It Takes a Quality IT Group to Deliver Good Yogurt

IT infrastructure and services are not the first things to come to mind when you think of Danone Group, the $3.5 billion company known for its Evian water and Dannon and Stonyfield yogurt brands. But when it comes to packaging and delivering water and yogurt, IT services and the automation they provide are indispensable.

"We can't deliver one ounce of yogurt or water unless there's some kind of technology involved, network or server or what have you," says Mike Close, North American CTO at the company. "It's really that automated."

In a presentation at the recent Network World IT Roadmap event in Boston, and in follow-up interviews, Close explained that IT was becoming a bottleneck at Danone, especially because its various subsidiaries all had their own IT departments, with separate staffing and infrastructure.

"All of the sites had different systems," he says. "They used different networks, they didn't have the same antivirus software, the same monitoring tools, not even the same operating systems in some cases."

Homogenizing IT

In an effort to cut costs and increase efficiencies, Danone decided to standardize on Cisco networking gear and centralize its IT services, closing data centers in Montreal and White Plains, N.Y., and building one main data center in Manchester, N.H. Close says the idea was to reduce staffing while improving the overall level of service.

For example, five sites that previously had their own IT groups each needed a database expert. "Our idea was that if we centralized IT, we'd have a primary database engineer and then a backup engineer handling all five sites," Close says. "We'd have better service, since everyone had a backup, and we'd still have a net savings of three engineers."

While the company retained some of its original staff, it ended up hiring most from scratch. Close says this was primarily because the current staff either did not have the requisite skill set -- for example, they were Novell engineers, but Danone no longer had Novell in place -- or were unwilling to relocate to New Hampshire. "We probably kept three or four people who decided to move up here," he says. "The rest transitioned off in about a 12-month period."

And that left Close with a daunting hiring task. He decided to concentrate on hiring what he terms "business technologists," or staffers with not only the requisite technical skills, but also strong customer service and business acumen. Working together with a full-time human resources staffer, Close was able to staff up successfully. "We're about a year and two months into this, and we have everyone still on board, except one administrative assistant," he says. "It worked out well."
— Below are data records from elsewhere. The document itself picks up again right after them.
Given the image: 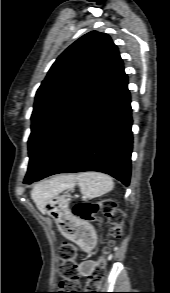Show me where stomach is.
I'll return each mask as SVG.
<instances>
[{"label":"stomach","mask_w":170,"mask_h":293,"mask_svg":"<svg viewBox=\"0 0 170 293\" xmlns=\"http://www.w3.org/2000/svg\"><path fill=\"white\" fill-rule=\"evenodd\" d=\"M44 211L49 216L54 218L59 226L63 223H66L67 220H70L72 218L69 210L68 200L64 195H61L60 192L47 199L44 206ZM64 231L66 235L72 240L81 242L86 245L84 239L80 236L79 232H68L67 230ZM84 231L90 233L92 237L94 236L93 230L90 226H85Z\"/></svg>","instance_id":"obj_1"}]
</instances>
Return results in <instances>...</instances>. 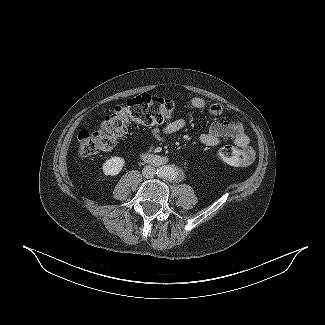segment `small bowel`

With staff in place, the next step was standardizing and stabilizing IT operations. The idea was to reduce the number of diverse systems in place by consolidating data centers, employing virtualization technology and standardizing services. That, in turn, would reduce support requirements. "There's no way to support six different sites if they all have different types of equipment in them," Close says. "You'd need the same number of people as you had before because of all the individual expertise you'd need."

The plan also stipulated replacing risky infrastructure. "We focused on making sure the hardware in the network was stable, and we got rid of things that had chronic problems," Close says. "If we had an organization where the file server was down every day, we'd say hey, that's it. We're putting a new file server in here and just drop one in."